Somehow I missed the Court of Appeal's opinion in Overstock.com, Inc. v. Gradient Analytics, Inc., 151 Cal.App.4th 688 (2007), which the First Appellate District, Division Four handed down on May 30, 2007.
Overstock.com was decided in the context of an anti-SLAPP motion and contains several noteworthy rulings relating to the UCL. First, the Court of Appeal determined that conduct "likely to deceive a reasonable consumer" was actionable under the UCL even if the reasonable consumer is someone other than the plaintiff — in this case, potential investors in the plaintiff's stock. Overstock.com, 151 Cal.App.4th at 714.
Second, the Court of Appeal determined that securities transactions are not excluded from the UCL's coverage, declining to follow Bowen v. Ziasun Technologies, Inc., 116 Cal.App.4th 777 (2004), on this point:
"The UCL contains no language supporting an exclusion for securities, and under the plain language of the UCL, we cannot create such an exclusion." .... Indeed the sweeping language of the UCL is intended " ' to permit tribunals to enjoin on-going wrongful business conduct in whatever context such activity might occur.' "
Id. at 715-16 (quoting Cel-Tech Communications, Inc. v. Los Angeles Cellular Telephone Co., 20 Cal.4th. 163, 181 (1999); Roskind v. Morgan Stanley Dean Witter & Co., 80 Cal.App.4th 345, 355 (2000)). (For more discussion of the UCL and securities claims, see this blog post.)

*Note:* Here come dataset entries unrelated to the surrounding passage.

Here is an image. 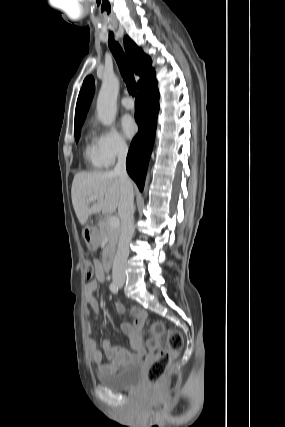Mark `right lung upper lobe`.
<instances>
[{"label":"right lung upper lobe","instance_id":"right-lung-upper-lobe-1","mask_svg":"<svg viewBox=\"0 0 285 427\" xmlns=\"http://www.w3.org/2000/svg\"><path fill=\"white\" fill-rule=\"evenodd\" d=\"M124 46L132 68L134 69L135 73L140 76V80L138 81L139 88L146 80L155 75L154 69L151 66V59L145 55L142 49L136 46V44L128 36L124 38ZM93 94L94 79L92 76H88L83 82L77 100L75 112V129L82 126Z\"/></svg>","mask_w":285,"mask_h":427}]
</instances>
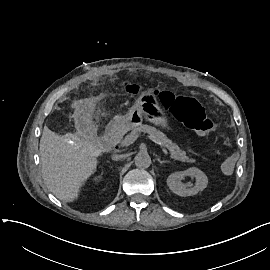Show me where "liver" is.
Segmentation results:
<instances>
[{
	"instance_id": "obj_1",
	"label": "liver",
	"mask_w": 270,
	"mask_h": 270,
	"mask_svg": "<svg viewBox=\"0 0 270 270\" xmlns=\"http://www.w3.org/2000/svg\"><path fill=\"white\" fill-rule=\"evenodd\" d=\"M42 178L48 189L60 200L73 201L79 188L96 170L97 148L81 143H69L44 126L40 139Z\"/></svg>"
}]
</instances>
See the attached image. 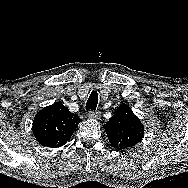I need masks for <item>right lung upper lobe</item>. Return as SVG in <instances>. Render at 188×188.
I'll use <instances>...</instances> for the list:
<instances>
[{
    "label": "right lung upper lobe",
    "mask_w": 188,
    "mask_h": 188,
    "mask_svg": "<svg viewBox=\"0 0 188 188\" xmlns=\"http://www.w3.org/2000/svg\"><path fill=\"white\" fill-rule=\"evenodd\" d=\"M80 119L59 102L40 110L33 121L36 140L46 147H61L76 130Z\"/></svg>",
    "instance_id": "right-lung-upper-lobe-1"
}]
</instances>
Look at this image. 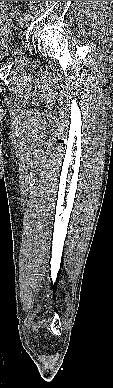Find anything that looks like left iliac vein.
Masks as SVG:
<instances>
[{"label":"left iliac vein","mask_w":113,"mask_h":388,"mask_svg":"<svg viewBox=\"0 0 113 388\" xmlns=\"http://www.w3.org/2000/svg\"><path fill=\"white\" fill-rule=\"evenodd\" d=\"M29 20L26 18V16H23L19 19V24L22 27H26L28 24Z\"/></svg>","instance_id":"1"}]
</instances>
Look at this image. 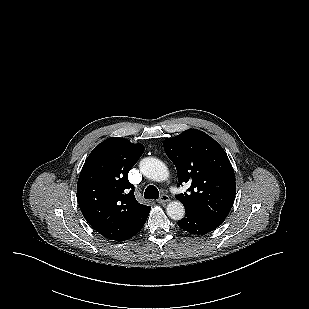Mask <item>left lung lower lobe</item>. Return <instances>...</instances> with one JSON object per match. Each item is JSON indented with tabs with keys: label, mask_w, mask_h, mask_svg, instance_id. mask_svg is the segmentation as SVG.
I'll return each instance as SVG.
<instances>
[{
	"label": "left lung lower lobe",
	"mask_w": 309,
	"mask_h": 309,
	"mask_svg": "<svg viewBox=\"0 0 309 309\" xmlns=\"http://www.w3.org/2000/svg\"><path fill=\"white\" fill-rule=\"evenodd\" d=\"M221 223L207 218L202 214L186 212L183 219L178 222V226L183 230L197 235H204L216 229Z\"/></svg>",
	"instance_id": "1"
}]
</instances>
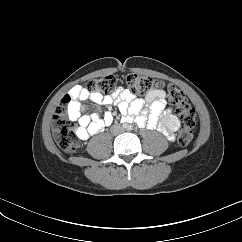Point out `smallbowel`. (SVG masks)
Segmentation results:
<instances>
[{
  "label": "small bowel",
  "instance_id": "obj_1",
  "mask_svg": "<svg viewBox=\"0 0 242 242\" xmlns=\"http://www.w3.org/2000/svg\"><path fill=\"white\" fill-rule=\"evenodd\" d=\"M72 100L65 104V110L70 119L77 123L76 135L81 140L101 132L105 126L113 121V113L106 112L103 117L97 112H89L88 102L99 105L115 104L123 114V119L150 129L156 127L168 140H174L175 132L180 123L173 115L172 109L167 106L165 92L162 89H154L147 94L145 101L135 99L128 91H122L111 96H102L97 92H89L85 88L74 87L70 93ZM148 104V110L141 113L144 103ZM162 123L158 125L159 119Z\"/></svg>",
  "mask_w": 242,
  "mask_h": 242
}]
</instances>
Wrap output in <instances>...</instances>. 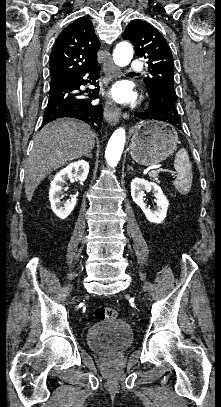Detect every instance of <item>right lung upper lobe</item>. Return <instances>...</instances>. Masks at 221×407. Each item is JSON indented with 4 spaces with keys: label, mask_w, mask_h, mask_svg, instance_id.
<instances>
[{
    "label": "right lung upper lobe",
    "mask_w": 221,
    "mask_h": 407,
    "mask_svg": "<svg viewBox=\"0 0 221 407\" xmlns=\"http://www.w3.org/2000/svg\"><path fill=\"white\" fill-rule=\"evenodd\" d=\"M100 43L90 19L80 18L58 36L50 56V86L61 83L97 64Z\"/></svg>",
    "instance_id": "1"
}]
</instances>
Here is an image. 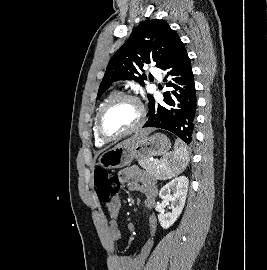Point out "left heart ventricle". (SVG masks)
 Instances as JSON below:
<instances>
[{"label": "left heart ventricle", "mask_w": 267, "mask_h": 270, "mask_svg": "<svg viewBox=\"0 0 267 270\" xmlns=\"http://www.w3.org/2000/svg\"><path fill=\"white\" fill-rule=\"evenodd\" d=\"M139 118L140 110L135 102L120 101L105 113L103 128L108 135L115 136L134 127Z\"/></svg>", "instance_id": "1"}]
</instances>
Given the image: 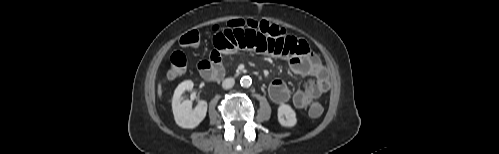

The Court also noted that "the California UCL contains no directive to interpret our consumer protection statute consistently with the FTC Act." Id. at 715. This holding tends to undermine Camacho v. Automobile Club of Southern California, 142 Cal.App.4th 1394, 1403 (2006), in which the Court of Appeal relied on the FTC Act in adopting a third formulation of the UCL's "unfair" prong.
Finally, the Court of Appeal held that the plaintiff satisified the Prop. 64 "injury in fact" requirement by alleging that the defendant's unfair, unlawful and fraudulent conduct "result[ed] in diminution in value of its assets and decline in its market capitalization and other vested interests. This meets the statutory requirement of 'injury in fact' resulting from defendants' misconduct." Overstock.com, 151 Cal.App.4th at 716. This holding is directly contrary to at least one federal decision, Walker v. USAA Casualty Ins. Co., 474 F.Supp.2d 1168 (E.D. Cal. 2007), in which the court held that to qualify as "injury in fact," the monetary loss must also be recoverable as "restitution" under the UCL. As I have explained before, that holding seemed to me contrary to the plain language of Prop. 64, and Overstock.com confirms this.